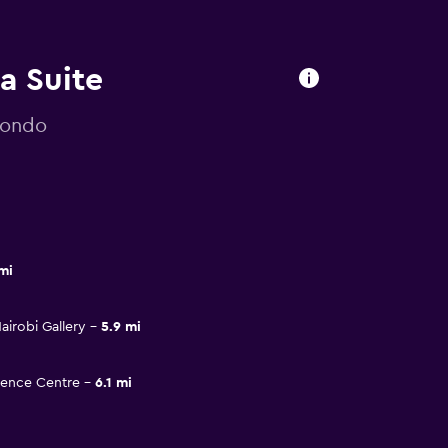
la Suite
mondo
mi
irobi Gallery
5.9 mi
rence Centre
6.1 mi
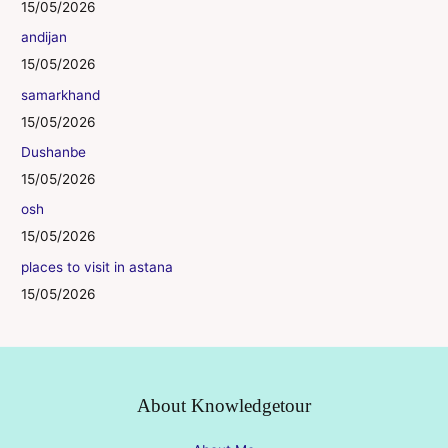
15/05/2026
andijan
15/05/2026
samarkhand
15/05/2026
Dushanbe
15/05/2026
osh
15/05/2026
places to visit in astana
15/05/2026
About Knowledgetour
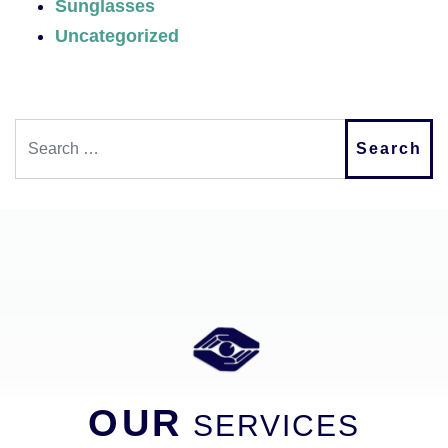
Sunglasses
Uncategorized
Search
OUR
SERVICES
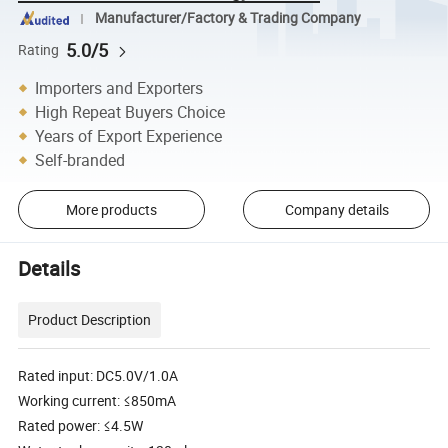
Manufacturer/Factory & Trading Company
5.0/5
Rating
Importers and Exporters
High Repeat Buyers Choice
Years of Export Experience
Self-branded
More products
Company details
Details
Product Description
Rated input: DC5.0V/1.0A
Working current: ≤850mA
Rated power: ≤4.5W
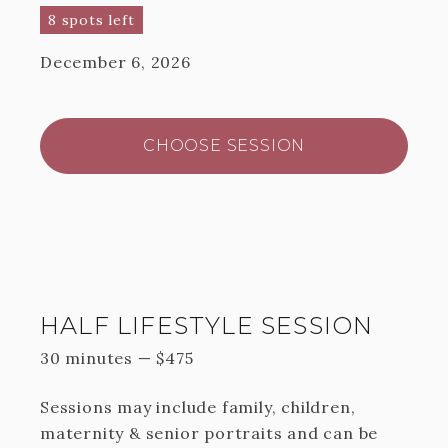
8 spots left
December 6, 2026
CHOOSE SESSION
HALF LIFESTYLE SESSION
30 minutes
—
$
475
Sessions may include family, children,
maternity & senior portraits and can be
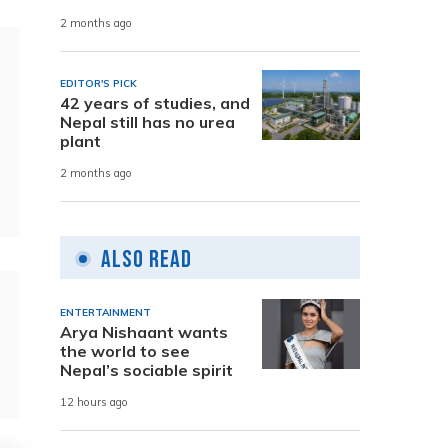
2 months ago
EDITOR'S PICK
42 years of studies, and
Nepal still has no urea
plant
2 months ago
Also Read
ENTERTAINMENT
Arya Nishaant wants
the world to see
Nepal’s sociable spirit
12 hours ago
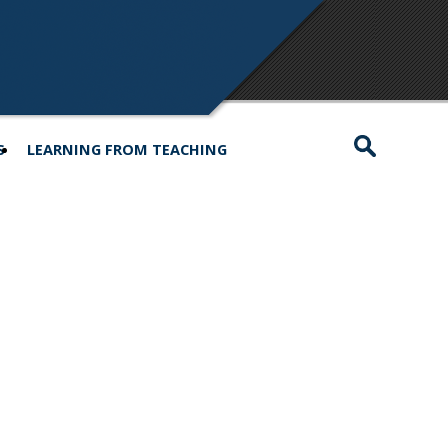
S
LEARNING FROM TEACHING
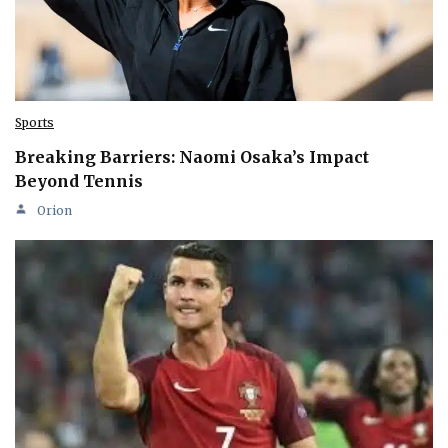
Sports
Breaking Barriers: Naomi Osaka’s Impact
Beyond Tennis
Orion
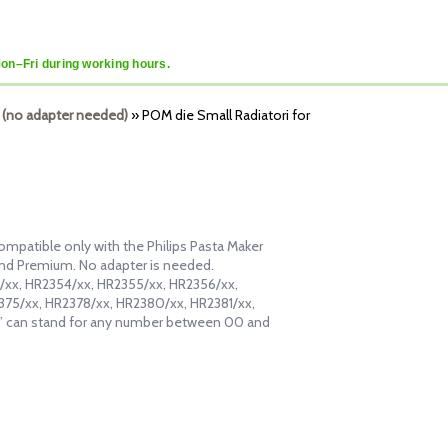
Mon–Fri during working hours.
 (no adapter needed)
»
POM die Small Radiatori for
ompatible only with the Philips Pasta Maker
and Premium. No adapter is needed.
53/xx, HR2354/xx, HR2355/xx, HR2356/xx,
375/xx, HR2378/xx, HR2380/xx, HR2381/xx,
” can stand for any number between 00 and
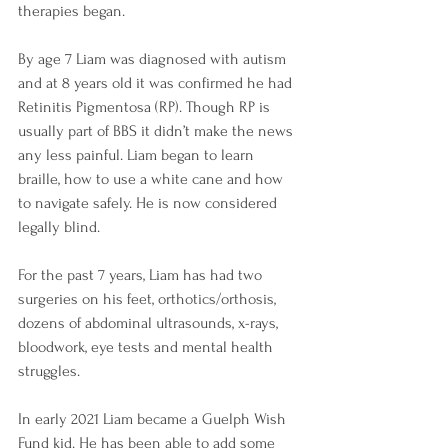
therapies began.
By age 7 Liam was diagnosed with autism 
and at 8 years old it was confirmed he had 
Retinitis Pigmentosa (RP). Though RP is 
usually part of BBS it didn’t make the news 
any less painful. Liam began to learn 
braille, how to use a white cane and how 
to navigate safely. He is now considered 
legally blind.
For the past 7 years, Liam has had two 
surgeries on his feet, orthotics/orthosis, 
dozens of abdominal ultrasounds, x-rays, 
bloodwork, eye tests and mental health 
struggles.
In early 2021 Liam became a Guelph Wish 
Fund kid. He has been able to add some 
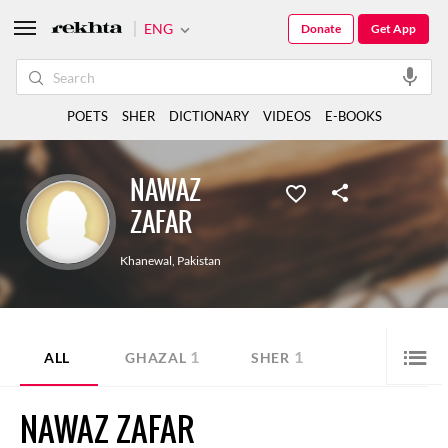
ENG
Donate
Get App
POETS
SHER
DICTIONARY
VIDEOS
E-BOOKS
NAWAZ
ZAFAR
Khanewal
,
Pakistan
1
1
ALL
GHAZAL
SHER
NAWAZ ZAFAR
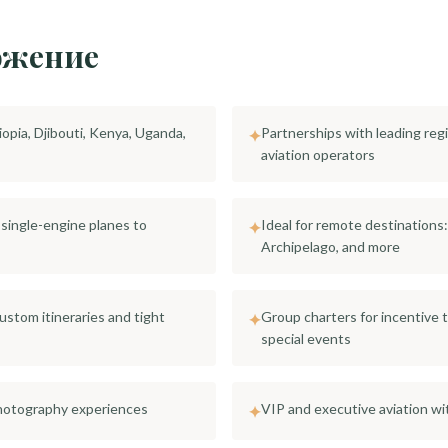
ожение
iopia, Djibouti, Kenya, Uganda,
Partnerships with leading regi
✦
aviation operators
t single-engine planes to
Ideal for remote destinations
✦
Archipelago, and more
custom itineraries and tight
Group charters for incentive 
✦
special events
 photography experiences
VIP and executive aviation wi
✦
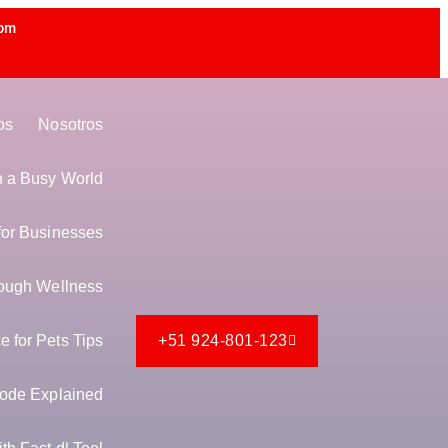
 pm
os
Nosotros
in a Busy World
for Businesses
ough Wellness
 for Pets Tips
+51 924-801-123
ode Explained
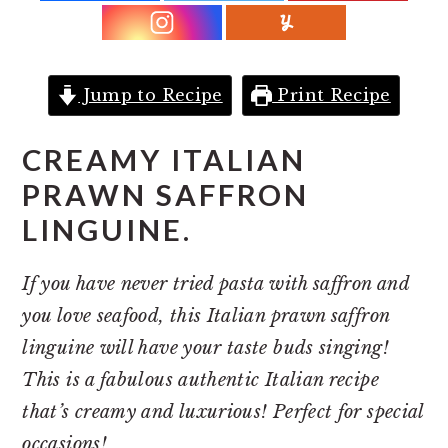
r
o
r
y
n
y
n
t
s
a
e
i
Jump to Recipe
Print Recipe
v
n
d
CREAMY ITALIAN
i
t
e
PRAWN SAFFRON
g
b
LINGUINE.
a
a
t
r
If you have never tried pasta with saffron and
i
you love seafood, this Italian prawn saffron
o
linguine will have your taste buds singing!
n
This is a fabulous authentic Italian recipe
that’s creamy and luxurious! Perfect for special
occasions!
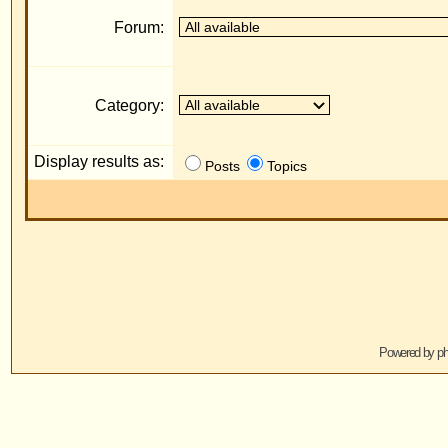
Display results as:
R
Posts
Topics
Jump to:
Powered by
phpBB
© 2001, 2005 phpBB G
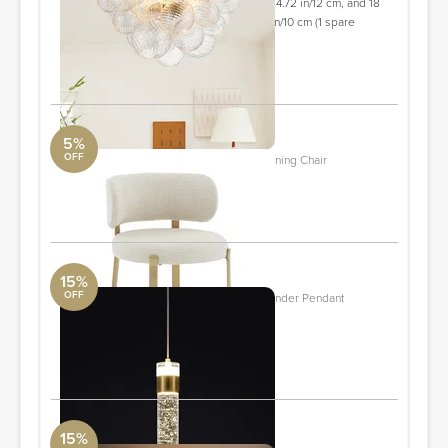
cm, 6 glass shades with a diameter of 4.72 in/12 cm, and 18
glass shades with a diameter of 3.94 in/10 cm (1 spare
shade included).
ORDER & SAVE
5%
OFF
Margaret Cream Performance Linen Dining Chair
TOV
ORDER & SAVE
15%
OFF
1- Light Kitchen Island Crystal LED Cylinder Pendant
DwellStudio
Quantity: 4
ORDER & SAVE
15%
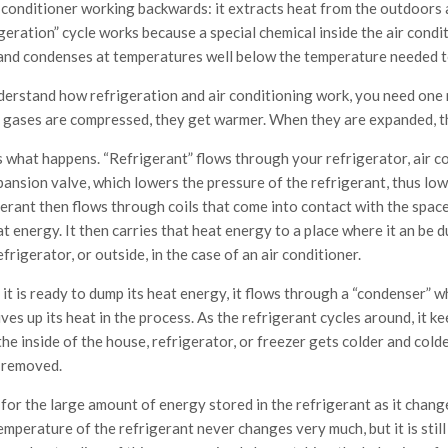
r conditioner working backwards: it extracts heat from the outdoors a
geration” cycle works because a special chemical inside the air condit
 and condenses at temperatures well below the temperature needed to
derstand how refrigeration and air conditioning work, you need one m
gases are compressed, they get warmer. When they are expanded, th
 what happens. “Refrigerant” flows through your refrigerator, air co
pansion valve, which lowers the pressure of the refrigerant, thus lo
erant then flows through coils that come into contact with the space 
t energy. It then carries that heat energy to a place where it an be d
efrigerator, or outside, in the case of an air conditioner.
t is ready to dump its heat energy, it flows through a “condenser” wh
ves up its heat in the process. As the refrigerant cycles around, it k
the inside of the house, refrigerator, or freezer gets colder and co
 removed.
 for the large amount of energy stored in the refrigerant as it chan
mperature of the refrigerant never changes very much, but it is still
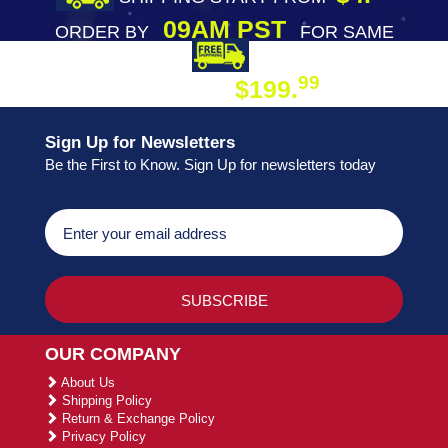
09AM PST
ORDER BY
FOR SAME
DAY SHIPPING
FREE SHIPPING
99
$199.
ON ORDER
Sign Up for Newsletters
Be the First to Know. Sign Up for newsletters today
OUR COMPANY
About Us
Shipping Policy
Return & Exchange Policy
Privacy Policy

● Directions: Here the job is to copy the listing above word for word, starting at the line with "(no adapter needed)" and ending at the line with "and condenses at", and to leave out the pictures.

● Your response:
 (no adapter needed)
»
POM die Small Radiatori for
ompatible only with the Philips Pasta Maker
and Premium. No adapter is needed.
53/xx, HR2354/xx, HR2355/xx, HR2356/xx,
375/xx, HR2378/xx, HR2380/xx, HR2381/xx,
” can stand for any number between 00 and
therapies began.
By age 7 Liam was diagnosed with autism 
and at 8 years old it was confirmed he had 
Retinitis Pigmentosa (RP). Though RP is 
usually part of BBS it didn’t make the news 
any less painful. Liam began to learn 
braille, how to use a white cane and how 
to navigate safely. He is now considered 
legally blind.
For the past 7 years, Liam has had two 
surgeries on his feet, orthotics/orthosis, 
dozens of abdominal ultrasounds, x-rays, 
bloodwork, eye tests and mental health 
struggles.
In early 2021 Liam became a Guelph Wish 
Fund kid. He has been able to add some 
ENG
Donate
Get App
POETS
SHER
DICTIONARY
VIDEOS
E-BOOKS
NAWAZ
ZAFAR
Khanewal
,
Pakistan
1
1
ALL
GHAZAL
SHER
NAWAZ ZAFAR
ожение
iopia, Djibouti, Kenya, Uganda,
Partnerships with leading regi
✦
aviation operators
t single-engine planes to
Ideal for remote destinations
✦
Archipelago, and more
custom itineraries and tight
Group charters for incentive 
✦
special events
 photography experiences
VIP and executive aviation wi
✦
 pm
os
Nosotros
in a Busy World
for Businesses
ough Wellness
 for Pets Tips
+51 924-801-123
ode Explained
r
o
r
y
n
y
n
t
s
a
e
i
Jump to Recipe
Print Recipe
v
n
d
CREAMY ITALIAN
i
t
e
PRAWN SAFFRON
g
b
LINGUINE.
a
a
t
r
If you have never tried pasta with saffron and
i
you love seafood, this Italian prawn saffron
o
linguine will have your taste buds singing!
n
This is a fabulous authentic Italian recipe
that’s creamy and luxurious! Perfect for special
occasions!
Display results as:
R
Posts
Topics
Jump to:
Powered by
phpBB
© 2001, 2005 phpBB G
cm, 6 glass shades with a diameter of 4.72 in/12 cm, and 18
glass shades with a diameter of 3.94 in/10 cm (1 spare
shade included).
ORDER & SAVE
5%
OFF
Margaret Cream Performance Linen Dining Chair
TOV
ORDER & SAVE
15%
OFF
1- Light Kitchen Island Crystal LED Cylinder Pendant
DwellStudio
Quantity: 4
ORDER & SAVE
15%
r conditioner working backwards: it extracts heat from the outdoors a
geration” cycle works because a special chemical inside the air condit
 and condenses at temperatures well below the temperature needed to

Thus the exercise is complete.